• [Task to complete]:
From the listing that follows, count the lines including "stattfindenden" and give the number alone.

• [Available records]:
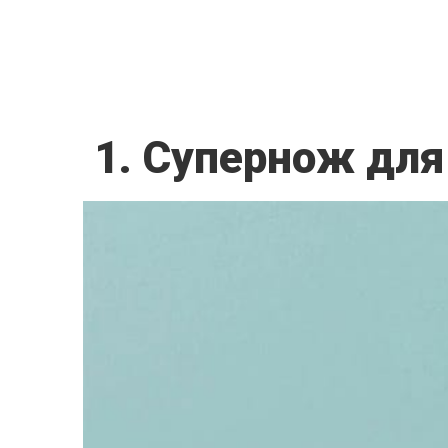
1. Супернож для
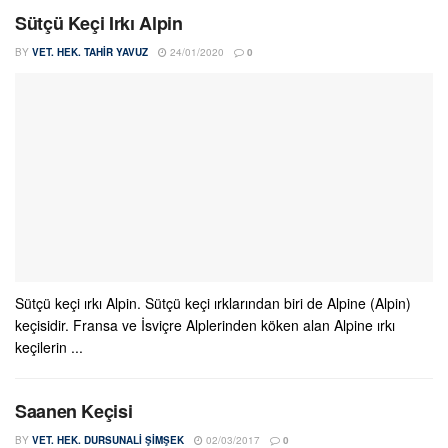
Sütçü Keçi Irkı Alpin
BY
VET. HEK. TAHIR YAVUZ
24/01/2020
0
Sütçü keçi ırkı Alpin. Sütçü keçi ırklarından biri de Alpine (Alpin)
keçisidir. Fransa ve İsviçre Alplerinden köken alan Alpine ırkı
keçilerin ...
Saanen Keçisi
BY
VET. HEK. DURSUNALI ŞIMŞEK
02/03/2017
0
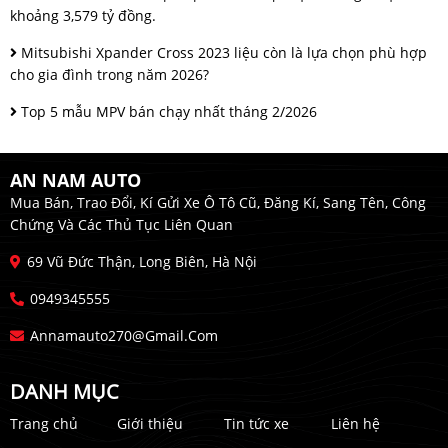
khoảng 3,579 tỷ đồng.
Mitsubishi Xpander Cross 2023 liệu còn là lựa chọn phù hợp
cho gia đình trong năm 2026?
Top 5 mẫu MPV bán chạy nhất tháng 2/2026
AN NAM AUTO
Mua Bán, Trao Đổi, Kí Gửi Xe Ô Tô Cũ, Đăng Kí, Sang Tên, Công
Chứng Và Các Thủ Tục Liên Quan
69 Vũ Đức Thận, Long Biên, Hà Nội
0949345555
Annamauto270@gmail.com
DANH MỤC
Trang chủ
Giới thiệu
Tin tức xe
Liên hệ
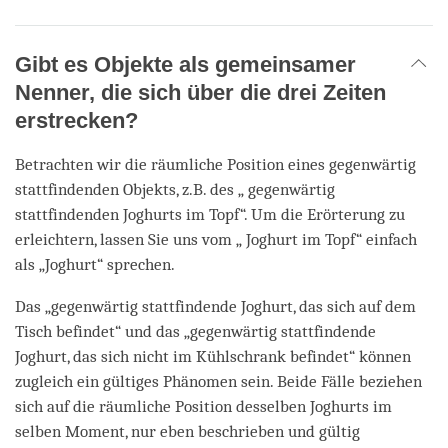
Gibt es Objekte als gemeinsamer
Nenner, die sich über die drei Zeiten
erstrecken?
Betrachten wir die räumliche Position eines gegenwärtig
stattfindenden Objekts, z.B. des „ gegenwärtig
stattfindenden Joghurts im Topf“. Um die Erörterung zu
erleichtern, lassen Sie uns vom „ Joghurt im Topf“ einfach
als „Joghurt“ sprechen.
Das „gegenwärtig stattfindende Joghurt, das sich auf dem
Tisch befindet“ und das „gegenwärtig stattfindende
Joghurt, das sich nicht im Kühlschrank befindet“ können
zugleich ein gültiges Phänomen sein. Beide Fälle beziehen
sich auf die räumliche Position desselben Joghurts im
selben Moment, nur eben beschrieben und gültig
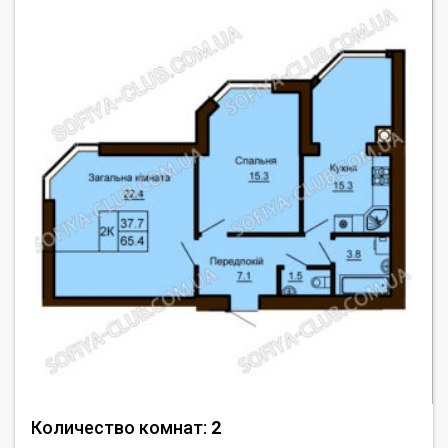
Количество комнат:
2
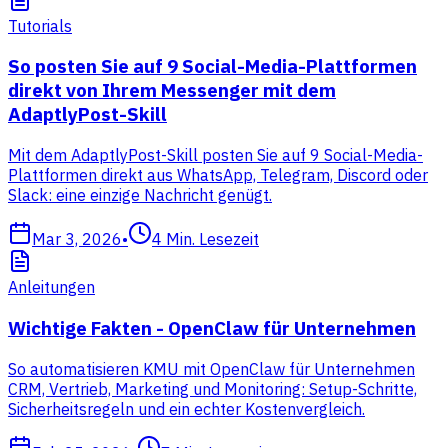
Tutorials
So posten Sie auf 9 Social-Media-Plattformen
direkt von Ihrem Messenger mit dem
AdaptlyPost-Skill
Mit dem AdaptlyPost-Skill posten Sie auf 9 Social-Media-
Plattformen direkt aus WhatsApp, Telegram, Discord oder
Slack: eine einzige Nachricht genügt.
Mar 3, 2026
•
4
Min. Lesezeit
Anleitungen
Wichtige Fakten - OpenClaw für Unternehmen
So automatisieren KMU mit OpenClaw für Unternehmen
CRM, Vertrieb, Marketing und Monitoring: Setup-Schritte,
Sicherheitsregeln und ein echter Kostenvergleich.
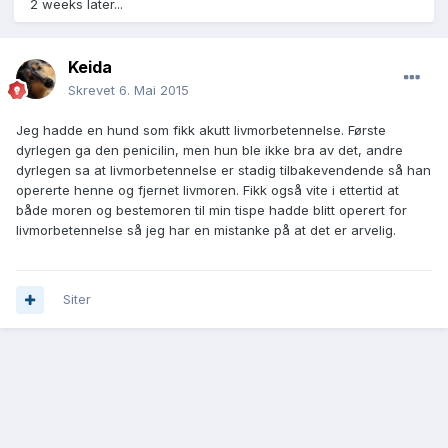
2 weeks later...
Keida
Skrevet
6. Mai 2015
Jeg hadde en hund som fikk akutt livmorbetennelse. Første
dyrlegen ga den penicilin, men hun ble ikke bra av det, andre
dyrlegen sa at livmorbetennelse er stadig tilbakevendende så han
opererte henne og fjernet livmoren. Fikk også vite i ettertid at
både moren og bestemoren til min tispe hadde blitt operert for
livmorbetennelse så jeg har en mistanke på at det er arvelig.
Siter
* * *
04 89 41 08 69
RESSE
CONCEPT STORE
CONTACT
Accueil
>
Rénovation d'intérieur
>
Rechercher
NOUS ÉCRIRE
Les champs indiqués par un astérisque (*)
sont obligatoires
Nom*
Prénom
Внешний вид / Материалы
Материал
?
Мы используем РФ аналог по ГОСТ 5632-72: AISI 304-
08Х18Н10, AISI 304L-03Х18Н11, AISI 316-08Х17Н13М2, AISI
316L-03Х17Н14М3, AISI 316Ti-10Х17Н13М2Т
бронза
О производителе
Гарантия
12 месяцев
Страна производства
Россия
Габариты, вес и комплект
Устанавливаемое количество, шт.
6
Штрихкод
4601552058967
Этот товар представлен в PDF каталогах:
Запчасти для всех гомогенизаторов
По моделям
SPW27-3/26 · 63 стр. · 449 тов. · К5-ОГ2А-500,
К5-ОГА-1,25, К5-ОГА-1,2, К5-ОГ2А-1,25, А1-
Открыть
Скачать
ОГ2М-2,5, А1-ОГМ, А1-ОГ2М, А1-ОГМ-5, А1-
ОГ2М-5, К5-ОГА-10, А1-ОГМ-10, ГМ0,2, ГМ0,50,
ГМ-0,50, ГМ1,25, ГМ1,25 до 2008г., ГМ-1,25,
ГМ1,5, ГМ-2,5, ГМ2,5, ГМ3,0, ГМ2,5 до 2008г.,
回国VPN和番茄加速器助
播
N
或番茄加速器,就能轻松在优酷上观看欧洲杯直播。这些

• [Task response]:
2